But seriously: Although you explicitly said so, I doubt that you have to store the permutations, always, for all the time. As rolfl already pointed out, you'll quickly run out of memory in any case. And even if you manage to squeeze the result into your current memory: Increasing the number of lists by 1, or increasing the size of each list by 1, will cause an exponential growth of the result, and you'll be back at the OutOfMemoryError again.

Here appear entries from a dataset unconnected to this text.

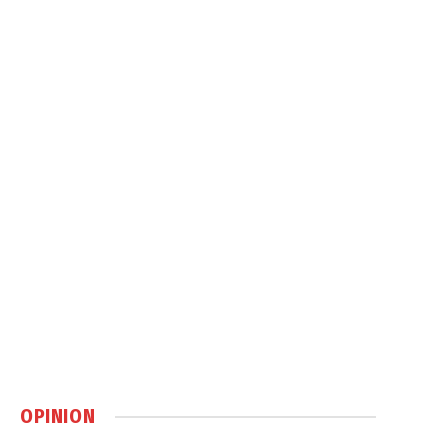
OPINION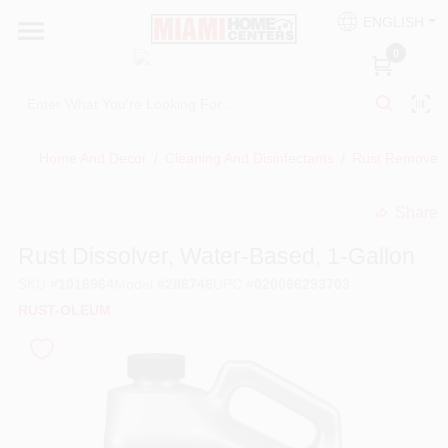
Skip
ENGLISH
to
South Miami
content
0
Change Location
Kitchen
Home And Decor
/
Cleaning And Disinfectants
/
Rust Remover
Share
Bath
undefined
Rust Dissolver, Water-Based, 1-Gallon
SKU
#
1016964
Model
#
286746
UPC
#
020066293703
Lighting & Ceiling Fans
RUST-OLEUM
Vanities & Mirrors
Cabinet & Door Hardware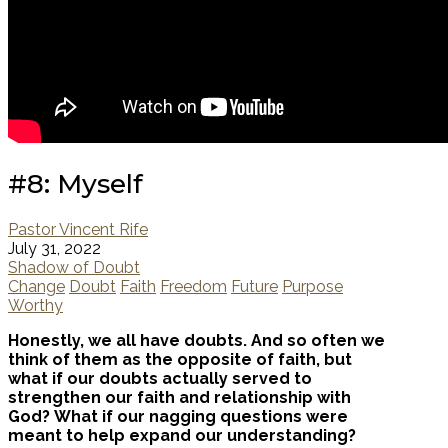
#8: Myself
Pastor Vincent Rife
July 31, 2022
Shadow of Doubt
Change
Doubt
Faith
Freedom
Future
Purpose
Worthy
Honestly, we all have doubts. And so often we
think of them as the opposite of faith, but
what if our doubts actually served to
strengthen our faith and relationship with
God? What if our nagging questions were
meant to help expand our understanding?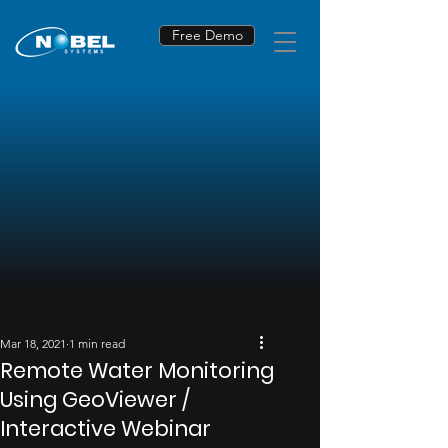
Free Demo
Mar 18, 2021
1 min read
Remote Water Monitoring
Using GeoViewer /
Interactive Webinar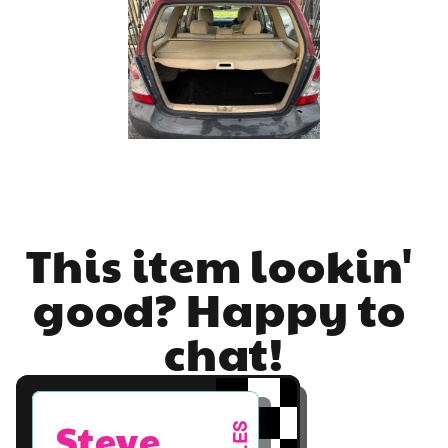
This item lookin' 
good? Happy to 
chat!
Steve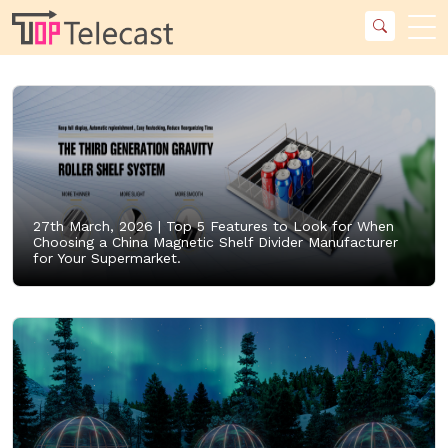
27th March, 2026 |
Top 5 Features to Look for When
Choosing a China Magnetic Shelf Divider Manufacturer
for Your Supermarket.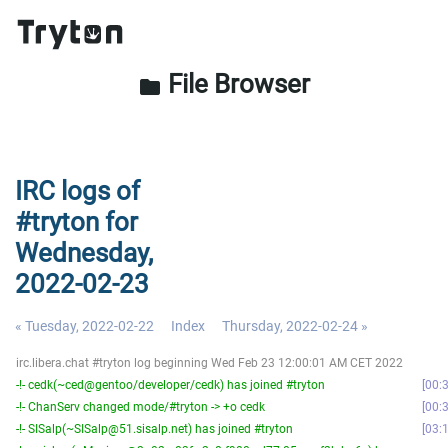
File Browser
folder
IRC logs of
#tryton for
Wednesday,
2022-02-23
« Tuesday, 2022-02-22
Index
Thursday, 2022-02-24 »
irc.libera.chat #tryton log beginning Wed Feb 23 12:00:01 AM CET 2022
-!- cedk(~ced@gentoo/developer/cedk) has joined #tryton
00:
-!- ChanServ changed mode/#tryton -> +o cedk
00:
-!- SISalp(~SISalp@51.sisalp.net) has joined #tryton
03: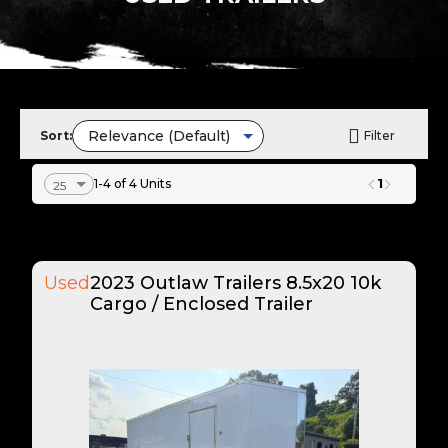
Sort:
Filter
1
1-4 of 4 Units
Used
2023 Outlaw Trailers 8.5x20 10k
Cargo / Enclosed Trailer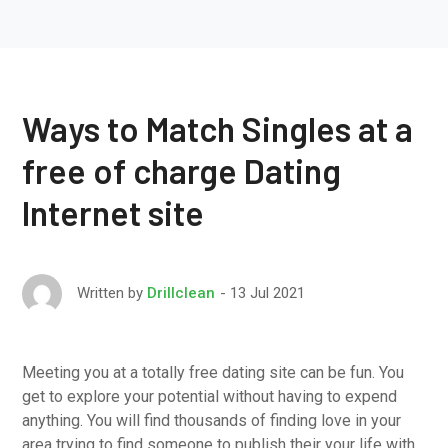
Ways to Match Singles at a
free of charge Dating
Internet site
13 Jul 2021
Written by
Drillclean
Meeting you at a totally free dating site can be fun. You
get to explore your potential without having to expend
anything. You will find thousands of finding love in your
area trying to find someone to publish their your life with.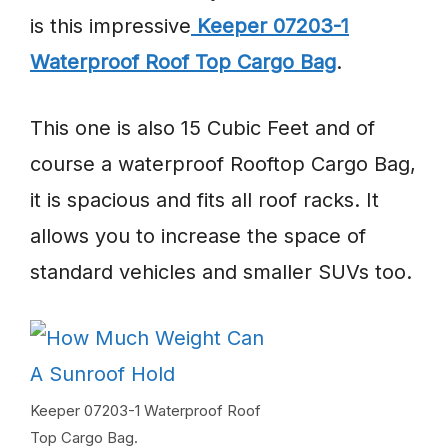
is this impressive
Keeper 07203-1
Waterproof Roof Top Cargo Bag
.
This one is also 15 Cubic Feet and of
course a waterproof Rooftop Cargo Bag,
it is spacious and fits all roof racks. It
allows you to increase the space of
standard vehicles and smaller SUVs too.
Keeper 07203-1 Waterproof Roof
Top Cargo Bag.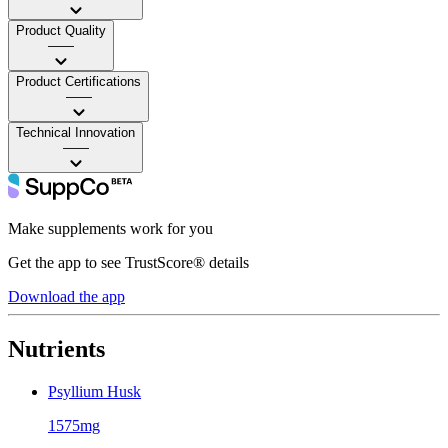
Product Quality
——
Product Certifications
——
Technical Innovation
——
Make supplements work for you
Get the app to see TrustScore® details
Download the app
Nutrients
Psyllium Husk
1575mg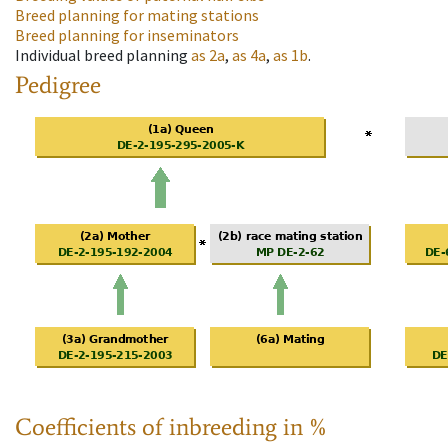
Breed planning for mating stations
Breed planning for inseminators
Individual breed planning
as
2a
,
as
4a
,
as
1b
.
Pedigree
Coefficients of inbreeding in %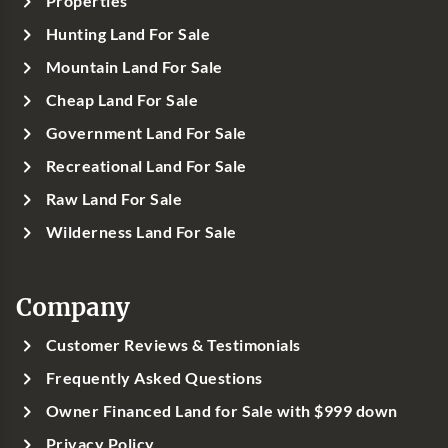
Properties
Hunting Land For Sale
Mountain Land For Sale
Cheap Land For Sale
Government Land For Sale
Recreational Land For Sale
Raw Land For Sale
Wilderness Land For Sale
Company
Customer Reviews & Testimonials
Frequently Asked Questions
Owner Financed Land for Sale with $999 down
Privacy Policy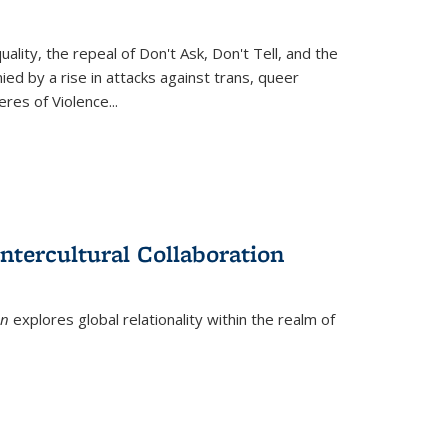
ity, the repeal of Don't Ask, Don't Tell, and the
d by a rise in attacks against trans, queer
es of Violence...
ntercultural Collaboration
on
explores global relationality within the realm of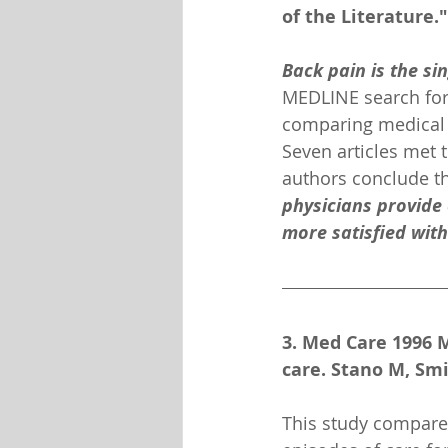
of the Literature."
Back pain is the si
MEDLINE search for 
comparing medical v
Seven articles met t
authors conclude th
physicians provide 
more satisfied with
3. Med Care 1996 M
care. Stano M, Sm
This study compares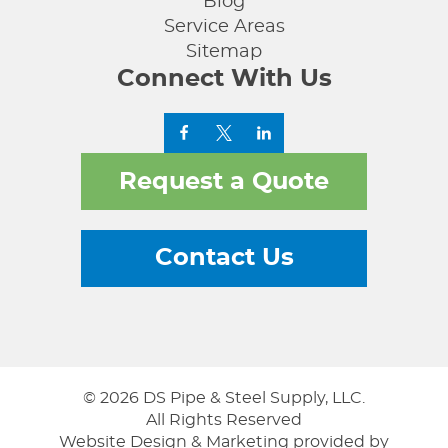
Blog
Service Areas
Sitemap
Connect With Us
Request a Quote
Contact Us
© 2026 DS Pipe & Steel Supply, LLC.
All Rights Reserved
Website Design & Marketing provided by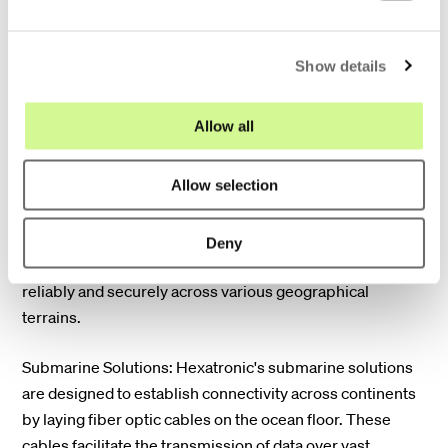
across cities, countries, and continents.
e
c
Show details
t
i
o
Allow all
n
Terrestrial Solutions: Hexatronic provides innovative
Allow selection
solutions for terrestrial transport networks, enabling
connectivity between cities and countries over land.
These solutions utilize advanced fiber optic cables and
Deny
infrastructure to deliver high-speed broadband services
reliably and securely across various geographical
terrains.
Submarine Solutions: Hexatronic's submarine solutions
are designed to establish connectivity across continents
by laying fiber optic cables on the ocean floor. These
cables facilitate the transmission of data over vast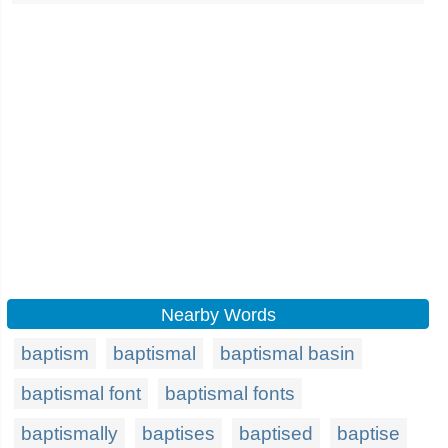
Nearby Words
baptism
baptismal
baptismal basin
baptismal font
baptismal fonts
baptismally
baptises
baptised
baptise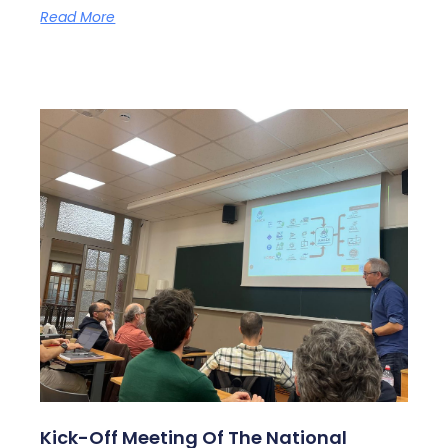
Read More
Kick-Off Meeting Of The National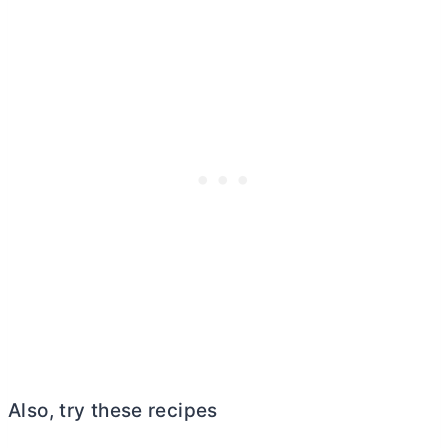
Also, try these recipes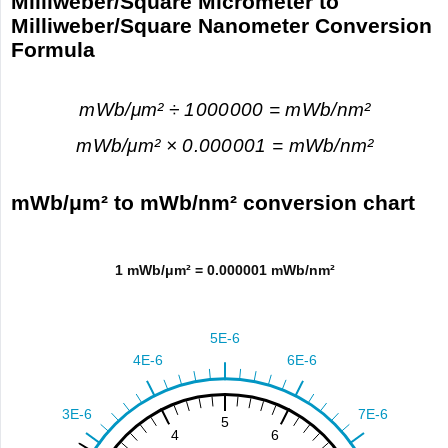
Milliweber/Square Micrometer to
Milliweber/Square Nanometer Conversion
Formula
mWb/μm² ÷ 1000000 = mWb/nm²
mWb/μm² × 0.000001 = mWb/nm²
mWb/μm² to mWb/nm² conversion chart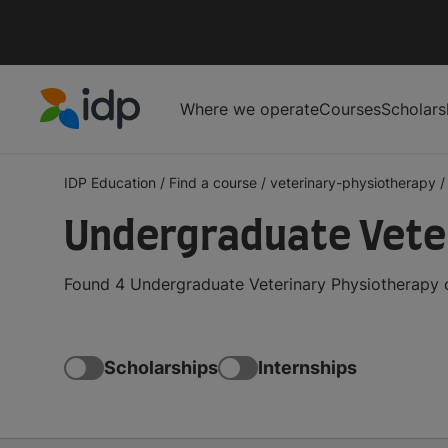
Where we operate
Courses
Scholars
IDP Education
IDP Education
/
Find a course
/
veterinary-physiotherapy
/
Undergraduate Vete
Found 4 Undergraduate Veterinary Physiotherapy c
Scholarships
Internships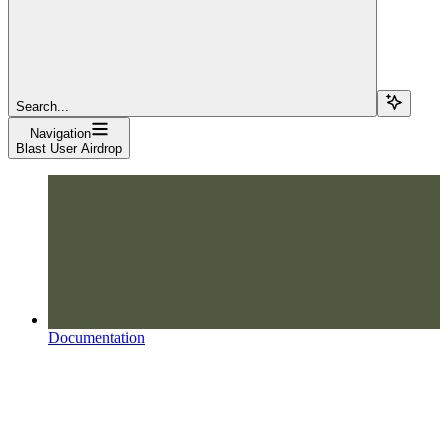
Search...
Navigation
Blast User Airdrop
Documentation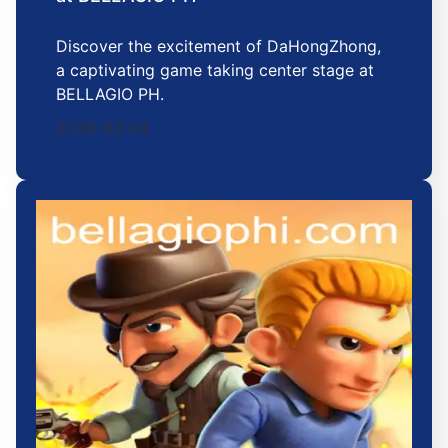
Discover the excitement of DaHongZhong,
a captivating game taking center stage at
BELLAGIO PH.
2026-02-24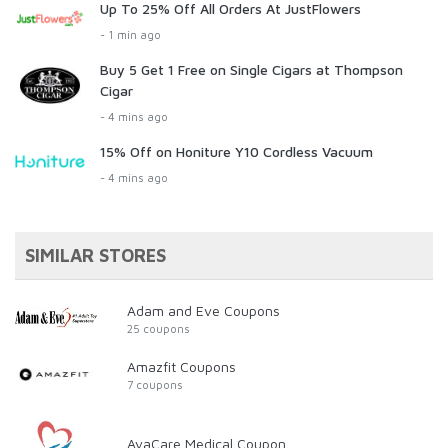
Up To 25% Off All Orders At JustFlowers
- 1 min ago
Buy 5 Get 1 Free on Single Cigars at Thompson
Cigar
- 4 mins ago
15% Off on Honiture Y10 Cordless Vacuum
- 4 mins ago
SIMILAR STORES
Adam and Eve Coupons
25 coupons
Amazfit Coupons
7 coupons
AvaCare Medical Coupon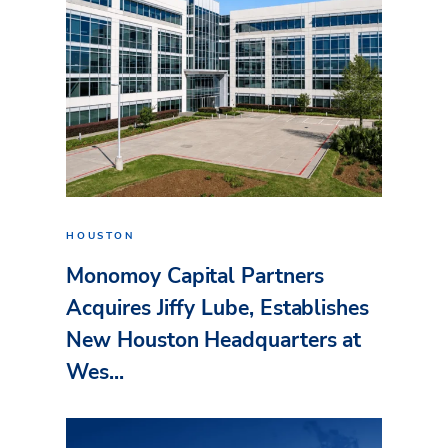
HOUSTON
Monomoy Capital Partners
Acquires Jiffy Lube, Establishes
New Houston Headquarters at
Wes...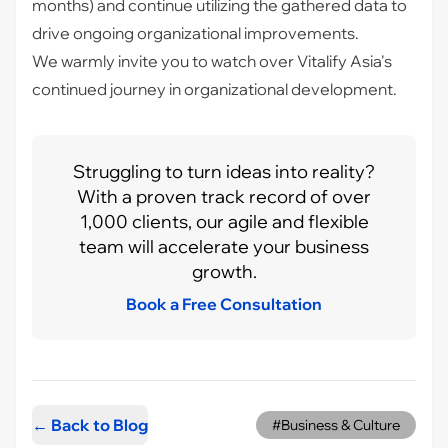
months) and continue utilizing the gathered data to
drive ongoing organizational improvements.
We warmly invite you to watch over Vitalify Asia's
continued journey in organizational development.
Struggling to turn ideas into reality?
With a proven track record of over
1,000 clients, our agile and flexible
team will accelerate your business
growth.
Book a Free Consultation
← Back to Blog
#Business & Culture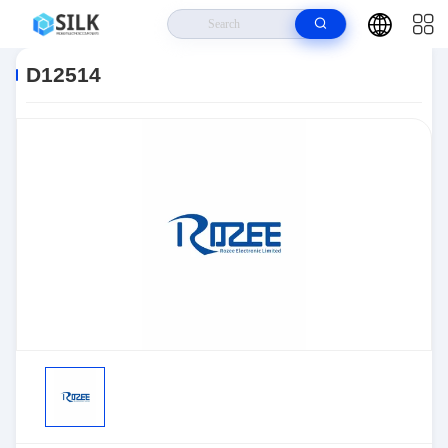
Home
>
Products
>
Sensors, Transducers
>
Position Sensors - Angle,
Linear Position Measurin
>
D12514
D12514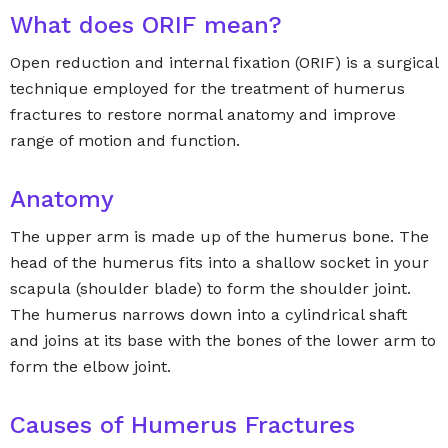
What does ORIF mean?
Open reduction and internal fixation (ORIF) is a surgical
technique employed for the treatment of humerus
fractures to restore normal anatomy and improve
range of motion and function.
Anatomy
The upper arm is made up of the humerus bone. The
head of the humerus fits into a shallow socket in your
scapula (shoulder blade) to form the shoulder joint.
The humerus narrows down into a cylindrical shaft
and joins at its base with the bones of the lower arm to
form the elbow joint.
Causes of Humerus Fractures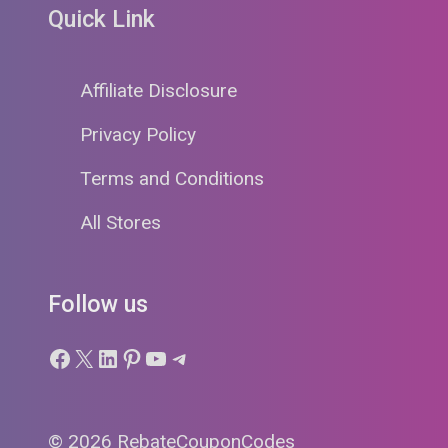
Quick Link
Affiliate Disclosure
Privacy Policy
Terms and Conditions
All Stores
Follow us
Facebook
X
LinkedIn
Pinterest
YouTube
Telegram
© 2026 RebateCouponCodes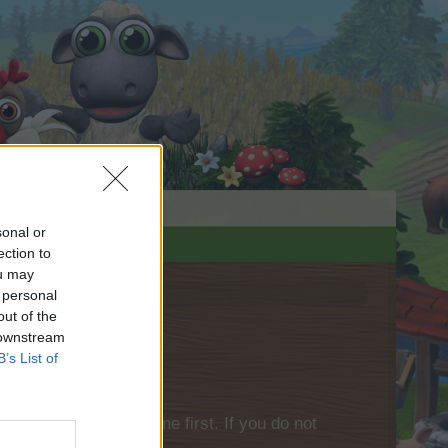
sonal or
ection to
ou may
 personal
out of the
 downstream
B’s List of
please log into the game first. If you do not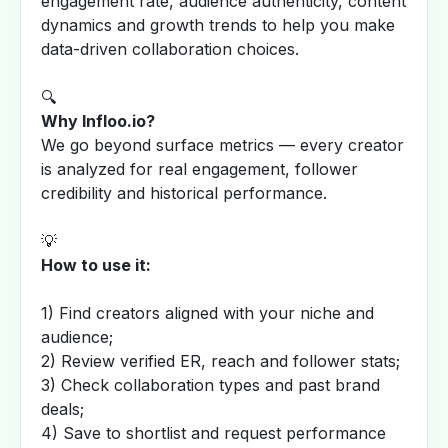
engagement rate, audience authenticity, content
dynamics and growth trends to help you make
data-driven collaboration choices.
🔍
Why Infloo.io?
We go beyond surface metrics — every creator
is analyzed for real engagement, follower
credibility and historical performance.
💡
How to use it:
1) Find creators aligned with your niche and
audience;
2) Review verified ER, reach and follower stats;
3) Check collaboration types and past brand
deals;
4) Save to shortlist and request performance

First a short side note: You can avoid these ugly cases of the lists to Collection<T>. Your permutation computing methods to not actually need the specific types (and since the resulting list contains mixed types, the parameter T will fall back to be Object anyhow). By changing the signature of your methods to

public static <T> Collection<List<T>> permutations(
    List<? extends Collection<? extends T>> collections) { ... }

private static <T> void findPermutations(
    List<? extends Collection<? extends T>> inputList, ...) { ... }

and the single local collection to

Collection<? extends T> currentCollection = inputList.get(d);

you can omit all casts, and declare your input as

List<Collection<?>> finalList = new ArrayList<>();
finalList.add(list2);
finalList.add(list1);
...

Back to your memory issue: It seems unlikely that you really need all the result lists in memory all the time. Unless you really want to do random access on the resulting list of lists, you can avoid storing these lists explicitly: If you only want to iterate over the resulting lists, then you can create an Iterable that computes the combinations on the fly. You can find such an iterable at https://github.com/javagl/Combinatorics/blob/master/src/main/java/de/javagl/utils/math/combinatorics/MixedRangeCombinationIterable.java (it's self-contained, you can simply copy & paste this single class into your project).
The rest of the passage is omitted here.